(What the task asks): The response must consist of the records below, copied exactly.

(Extracted entries):

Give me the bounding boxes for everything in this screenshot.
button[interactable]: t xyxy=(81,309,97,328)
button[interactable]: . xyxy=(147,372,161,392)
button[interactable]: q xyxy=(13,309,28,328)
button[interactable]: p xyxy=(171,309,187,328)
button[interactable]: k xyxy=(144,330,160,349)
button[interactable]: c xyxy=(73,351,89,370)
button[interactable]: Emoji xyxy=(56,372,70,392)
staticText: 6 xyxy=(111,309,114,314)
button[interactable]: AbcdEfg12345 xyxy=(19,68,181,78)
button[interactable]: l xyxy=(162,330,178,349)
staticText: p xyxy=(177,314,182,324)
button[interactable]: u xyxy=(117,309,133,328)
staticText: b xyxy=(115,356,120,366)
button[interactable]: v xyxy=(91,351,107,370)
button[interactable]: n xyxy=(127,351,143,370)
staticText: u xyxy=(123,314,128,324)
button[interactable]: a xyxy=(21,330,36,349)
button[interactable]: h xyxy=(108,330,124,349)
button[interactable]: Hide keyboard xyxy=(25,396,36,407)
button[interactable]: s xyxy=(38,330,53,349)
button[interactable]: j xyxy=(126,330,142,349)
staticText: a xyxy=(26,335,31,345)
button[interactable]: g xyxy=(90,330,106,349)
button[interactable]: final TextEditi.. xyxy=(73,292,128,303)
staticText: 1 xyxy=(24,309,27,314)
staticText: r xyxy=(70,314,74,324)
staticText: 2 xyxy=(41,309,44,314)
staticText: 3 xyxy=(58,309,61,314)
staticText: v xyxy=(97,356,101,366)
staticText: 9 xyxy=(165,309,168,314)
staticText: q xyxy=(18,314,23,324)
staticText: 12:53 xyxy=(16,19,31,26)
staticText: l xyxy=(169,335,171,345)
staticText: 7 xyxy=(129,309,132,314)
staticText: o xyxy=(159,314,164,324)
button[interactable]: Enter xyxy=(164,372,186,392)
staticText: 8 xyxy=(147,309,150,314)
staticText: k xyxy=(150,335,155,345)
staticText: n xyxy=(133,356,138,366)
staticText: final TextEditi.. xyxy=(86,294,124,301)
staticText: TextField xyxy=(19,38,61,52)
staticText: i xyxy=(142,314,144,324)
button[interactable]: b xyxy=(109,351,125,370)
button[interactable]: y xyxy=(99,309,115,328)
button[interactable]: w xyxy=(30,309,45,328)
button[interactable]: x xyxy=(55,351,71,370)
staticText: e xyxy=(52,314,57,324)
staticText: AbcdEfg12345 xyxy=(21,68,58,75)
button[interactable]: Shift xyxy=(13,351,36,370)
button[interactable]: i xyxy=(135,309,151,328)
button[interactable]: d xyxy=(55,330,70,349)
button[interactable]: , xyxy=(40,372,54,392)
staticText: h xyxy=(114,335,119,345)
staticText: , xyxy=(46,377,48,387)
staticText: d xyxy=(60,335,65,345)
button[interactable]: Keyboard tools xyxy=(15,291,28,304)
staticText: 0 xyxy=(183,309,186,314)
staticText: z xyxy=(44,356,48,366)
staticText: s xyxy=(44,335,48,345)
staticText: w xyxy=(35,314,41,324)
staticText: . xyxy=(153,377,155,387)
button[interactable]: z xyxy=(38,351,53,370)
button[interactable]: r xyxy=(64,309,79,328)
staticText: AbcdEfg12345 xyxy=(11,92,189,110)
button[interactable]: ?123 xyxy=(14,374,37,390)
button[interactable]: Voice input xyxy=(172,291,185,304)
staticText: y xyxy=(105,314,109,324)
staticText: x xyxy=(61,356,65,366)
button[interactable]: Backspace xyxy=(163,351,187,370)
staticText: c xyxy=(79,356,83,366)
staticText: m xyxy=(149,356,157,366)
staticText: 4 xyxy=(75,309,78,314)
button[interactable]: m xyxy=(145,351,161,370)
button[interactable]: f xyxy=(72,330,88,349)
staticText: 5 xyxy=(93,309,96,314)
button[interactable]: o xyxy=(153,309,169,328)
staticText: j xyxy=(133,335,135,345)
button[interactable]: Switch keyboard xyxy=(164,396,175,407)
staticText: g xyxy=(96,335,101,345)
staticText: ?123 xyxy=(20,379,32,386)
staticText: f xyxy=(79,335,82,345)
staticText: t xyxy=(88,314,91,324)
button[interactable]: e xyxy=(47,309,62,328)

(Task answer):
Give me the bounding boxes for everything in this screenshot.
button[interactable]: t xyxy=(81,309,97,328)
button[interactable]: . xyxy=(147,372,161,392)
button[interactable]: q xyxy=(13,309,28,328)
button[interactable]: p xyxy=(171,309,187,328)
button[interactable]: k xyxy=(144,330,160,349)
button[interactable]: c xyxy=(73,351,89,370)
button[interactable]: Emoji xyxy=(56,372,70,392)
staticText: 6 xyxy=(111,309,114,314)
button[interactable]: AbcdEfg12345 xyxy=(19,68,181,78)
button[interactable]: l xyxy=(162,330,178,349)
staticText: p xyxy=(177,314,182,324)
button[interactable]: u xyxy=(117,309,133,328)
staticText: b xyxy=(115,356,120,366)
button[interactable]: v xyxy=(91,351,107,370)
button[interactable]: n xyxy=(127,351,143,370)
staticText: u xyxy=(123,314,128,324)
button[interactable]: a xyxy=(21,330,36,349)
button[interactable]: h xyxy=(108,330,124,349)
button[interactable]: Hide keyboard xyxy=(25,396,36,407)
button[interactable]: s xyxy=(38,330,53,349)
button[interactable]: j xyxy=(126,330,142,349)
staticText: a xyxy=(26,335,31,345)
button[interactable]: g xyxy=(90,330,106,349)
button[interactable]: final TextEditi.. xyxy=(73,292,128,303)
staticText: 1 xyxy=(24,309,27,314)
staticText: r xyxy=(70,314,74,324)
staticText: 2 xyxy=(41,309,44,314)
staticText: 3 xyxy=(58,309,61,314)
staticText: v xyxy=(97,356,101,366)
staticText: 9 xyxy=(165,309,168,314)
staticText: q xyxy=(18,314,23,324)
staticText: 12:53 xyxy=(16,19,31,26)
staticText: l xyxy=(169,335,171,345)
staticText: 7 xyxy=(129,309,132,314)
staticText: o xyxy=(159,314,164,324)
button[interactable]: Enter xyxy=(164,372,186,392)
staticText: 8 xyxy=(147,309,150,314)
staticText: k xyxy=(150,335,155,345)
staticText: n xyxy=(133,356,138,366)
staticText: final TextEditi.. xyxy=(86,294,124,301)
staticText: TextField xyxy=(19,38,61,52)
staticText: i xyxy=(142,314,144,324)
button[interactable]: b xyxy=(109,351,125,370)
button[interactable]: y xyxy=(99,309,115,328)
button[interactable]: w xyxy=(30,309,45,328)
button[interactable]: x xyxy=(55,351,71,370)
staticText: e xyxy=(52,314,57,324)
staticText: AbcdEfg12345 xyxy=(21,68,58,75)
button[interactable]: Shift xyxy=(13,351,36,370)
button[interactable]: i xyxy=(135,309,151,328)
button[interactable]: d xyxy=(55,330,70,349)
button[interactable]: , xyxy=(40,372,54,392)
staticText: h xyxy=(114,335,119,345)
staticText: , xyxy=(46,377,48,387)
staticText: d xyxy=(60,335,65,345)
button[interactable]: Keyboard tools xyxy=(15,291,28,304)
staticText: 0 xyxy=(183,309,186,314)
staticText: z xyxy=(44,356,48,366)
staticText: s xyxy=(44,335,48,345)
staticText: w xyxy=(35,314,41,324)
staticText: . xyxy=(153,377,155,387)
button[interactable]: z xyxy=(38,351,53,370)
button[interactable]: r xyxy=(64,309,79,328)
staticText: AbcdEfg12345 xyxy=(11,92,189,110)
button[interactable]: ?123 xyxy=(14,374,37,390)
button[interactable]: Voice input xyxy=(172,291,185,304)
staticText: y xyxy=(105,314,109,324)
staticText: x xyxy=(61,356,65,366)
button[interactable]: Backspace xyxy=(163,351,187,370)
staticText: c xyxy=(79,356,83,366)
staticText: m xyxy=(149,356,157,366)
staticText: 4 xyxy=(75,309,78,314)
button[interactable]: m xyxy=(145,351,161,370)
button[interactable]: f xyxy=(72,330,88,349)
staticText: 5 xyxy=(93,309,96,314)
button[interactable]: o xyxy=(153,309,169,328)
staticText: j xyxy=(133,335,135,345)
button[interactable]: Switch keyboard xyxy=(164,396,175,407)
staticText: g xyxy=(96,335,101,345)
staticText: ?123 xyxy=(20,379,32,386)
staticText: f xyxy=(79,335,82,345)
staticText: t xyxy=(88,314,91,324)
button[interactable]: e xyxy=(47,309,62,328)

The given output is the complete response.